• **Available data**:
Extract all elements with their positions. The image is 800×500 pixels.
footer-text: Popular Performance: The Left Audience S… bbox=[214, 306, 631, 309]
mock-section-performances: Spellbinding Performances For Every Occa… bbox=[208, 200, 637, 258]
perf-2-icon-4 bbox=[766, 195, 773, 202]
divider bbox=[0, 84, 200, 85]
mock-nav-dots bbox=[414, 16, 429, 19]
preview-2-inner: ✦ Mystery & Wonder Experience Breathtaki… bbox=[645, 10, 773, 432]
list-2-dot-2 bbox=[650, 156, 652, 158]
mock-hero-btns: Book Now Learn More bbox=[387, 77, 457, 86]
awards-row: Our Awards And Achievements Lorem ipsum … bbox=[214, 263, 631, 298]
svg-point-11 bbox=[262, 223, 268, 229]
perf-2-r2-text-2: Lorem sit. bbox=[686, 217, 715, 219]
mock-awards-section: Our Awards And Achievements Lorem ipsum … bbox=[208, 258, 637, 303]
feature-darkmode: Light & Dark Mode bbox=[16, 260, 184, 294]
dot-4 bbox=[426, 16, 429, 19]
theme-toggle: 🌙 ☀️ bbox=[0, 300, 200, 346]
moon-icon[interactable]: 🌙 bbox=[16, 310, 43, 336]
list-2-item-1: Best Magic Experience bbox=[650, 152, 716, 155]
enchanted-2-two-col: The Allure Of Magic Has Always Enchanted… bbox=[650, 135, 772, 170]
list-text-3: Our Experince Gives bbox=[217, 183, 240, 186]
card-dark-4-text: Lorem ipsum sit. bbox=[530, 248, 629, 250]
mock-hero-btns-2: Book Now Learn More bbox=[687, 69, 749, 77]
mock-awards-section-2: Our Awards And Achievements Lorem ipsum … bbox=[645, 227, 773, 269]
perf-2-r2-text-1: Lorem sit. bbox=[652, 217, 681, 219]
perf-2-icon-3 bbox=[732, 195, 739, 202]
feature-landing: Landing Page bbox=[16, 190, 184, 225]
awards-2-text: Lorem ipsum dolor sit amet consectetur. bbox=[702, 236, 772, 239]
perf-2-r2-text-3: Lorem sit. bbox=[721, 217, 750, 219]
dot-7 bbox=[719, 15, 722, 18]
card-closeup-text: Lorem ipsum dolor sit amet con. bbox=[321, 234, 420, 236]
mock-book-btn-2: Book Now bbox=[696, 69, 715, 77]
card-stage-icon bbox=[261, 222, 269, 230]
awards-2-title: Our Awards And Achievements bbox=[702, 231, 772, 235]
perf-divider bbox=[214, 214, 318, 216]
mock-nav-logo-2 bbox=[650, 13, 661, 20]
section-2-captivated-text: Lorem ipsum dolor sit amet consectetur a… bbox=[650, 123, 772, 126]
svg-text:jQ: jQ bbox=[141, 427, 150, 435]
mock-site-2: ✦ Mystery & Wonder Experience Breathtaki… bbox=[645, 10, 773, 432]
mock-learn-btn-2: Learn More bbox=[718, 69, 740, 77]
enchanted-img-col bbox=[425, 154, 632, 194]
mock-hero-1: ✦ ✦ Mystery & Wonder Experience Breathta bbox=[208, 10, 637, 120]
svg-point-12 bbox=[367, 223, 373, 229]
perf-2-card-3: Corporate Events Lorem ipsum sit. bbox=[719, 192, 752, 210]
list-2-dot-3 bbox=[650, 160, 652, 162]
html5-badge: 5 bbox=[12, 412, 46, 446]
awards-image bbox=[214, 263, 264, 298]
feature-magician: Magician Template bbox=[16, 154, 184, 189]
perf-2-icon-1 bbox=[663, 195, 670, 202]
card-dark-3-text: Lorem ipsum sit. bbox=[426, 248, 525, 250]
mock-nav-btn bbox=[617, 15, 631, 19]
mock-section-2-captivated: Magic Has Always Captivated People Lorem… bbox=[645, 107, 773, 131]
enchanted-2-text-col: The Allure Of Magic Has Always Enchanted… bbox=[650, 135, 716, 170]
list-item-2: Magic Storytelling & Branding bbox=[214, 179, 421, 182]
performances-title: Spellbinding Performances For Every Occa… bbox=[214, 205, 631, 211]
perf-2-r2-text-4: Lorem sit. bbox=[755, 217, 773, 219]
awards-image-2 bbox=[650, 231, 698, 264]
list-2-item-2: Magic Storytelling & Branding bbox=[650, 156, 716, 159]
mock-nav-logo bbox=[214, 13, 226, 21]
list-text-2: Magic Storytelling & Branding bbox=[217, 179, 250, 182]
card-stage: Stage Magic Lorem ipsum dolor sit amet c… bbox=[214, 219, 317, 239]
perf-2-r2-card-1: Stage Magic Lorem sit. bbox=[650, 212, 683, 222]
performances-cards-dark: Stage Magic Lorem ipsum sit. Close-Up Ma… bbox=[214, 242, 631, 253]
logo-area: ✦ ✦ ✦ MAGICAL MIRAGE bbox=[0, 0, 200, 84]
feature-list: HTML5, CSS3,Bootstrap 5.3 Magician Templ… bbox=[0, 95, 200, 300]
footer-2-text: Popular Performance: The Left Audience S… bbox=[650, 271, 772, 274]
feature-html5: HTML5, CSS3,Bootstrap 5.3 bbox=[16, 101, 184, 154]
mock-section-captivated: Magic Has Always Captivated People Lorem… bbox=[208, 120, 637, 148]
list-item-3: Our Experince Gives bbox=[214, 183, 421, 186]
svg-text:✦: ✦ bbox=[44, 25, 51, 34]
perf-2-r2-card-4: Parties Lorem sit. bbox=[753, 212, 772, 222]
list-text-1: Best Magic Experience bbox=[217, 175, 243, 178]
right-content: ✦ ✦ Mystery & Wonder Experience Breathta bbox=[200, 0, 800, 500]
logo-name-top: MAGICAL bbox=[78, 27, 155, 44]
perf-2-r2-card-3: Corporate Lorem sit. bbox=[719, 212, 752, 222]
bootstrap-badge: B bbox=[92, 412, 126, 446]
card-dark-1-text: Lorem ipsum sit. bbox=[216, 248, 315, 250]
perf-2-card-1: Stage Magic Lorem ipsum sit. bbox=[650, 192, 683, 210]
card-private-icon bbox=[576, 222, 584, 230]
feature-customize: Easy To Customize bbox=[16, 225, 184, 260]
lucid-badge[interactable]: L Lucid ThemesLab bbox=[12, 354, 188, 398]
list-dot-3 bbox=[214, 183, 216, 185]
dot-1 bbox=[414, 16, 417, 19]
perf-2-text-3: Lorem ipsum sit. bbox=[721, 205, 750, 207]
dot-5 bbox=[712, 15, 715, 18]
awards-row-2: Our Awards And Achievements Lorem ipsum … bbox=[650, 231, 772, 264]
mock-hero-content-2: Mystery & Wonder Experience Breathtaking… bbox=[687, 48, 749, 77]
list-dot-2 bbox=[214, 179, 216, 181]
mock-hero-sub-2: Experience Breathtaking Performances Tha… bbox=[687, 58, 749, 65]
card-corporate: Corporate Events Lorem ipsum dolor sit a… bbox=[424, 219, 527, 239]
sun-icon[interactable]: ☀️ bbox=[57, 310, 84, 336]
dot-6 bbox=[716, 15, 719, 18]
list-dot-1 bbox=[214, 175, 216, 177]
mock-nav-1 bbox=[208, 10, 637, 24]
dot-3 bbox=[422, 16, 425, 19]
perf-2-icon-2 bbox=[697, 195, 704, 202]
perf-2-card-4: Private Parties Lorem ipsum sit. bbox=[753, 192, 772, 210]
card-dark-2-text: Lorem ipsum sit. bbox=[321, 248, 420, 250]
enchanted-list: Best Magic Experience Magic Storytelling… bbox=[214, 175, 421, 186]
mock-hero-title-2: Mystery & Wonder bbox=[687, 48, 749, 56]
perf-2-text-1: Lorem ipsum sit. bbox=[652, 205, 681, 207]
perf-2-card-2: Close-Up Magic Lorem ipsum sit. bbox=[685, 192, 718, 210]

• **Assigned task**:
Each line containing the word "icon" must be pulled from the listing and copied.

• **Result for this exercise**:
perf-2-icon-4 bbox=[766, 195, 773, 202]
moon-icon[interactable]: 🌙 bbox=[16, 310, 43, 336]
perf-2-icon-3 bbox=[732, 195, 739, 202]
card-stage-icon bbox=[261, 222, 269, 230]
perf-2-icon-1 bbox=[663, 195, 670, 202]
card-private-icon bbox=[576, 222, 584, 230]
sun-icon[interactable]: ☀️ bbox=[57, 310, 84, 336]
perf-2-icon-2 bbox=[697, 195, 704, 202]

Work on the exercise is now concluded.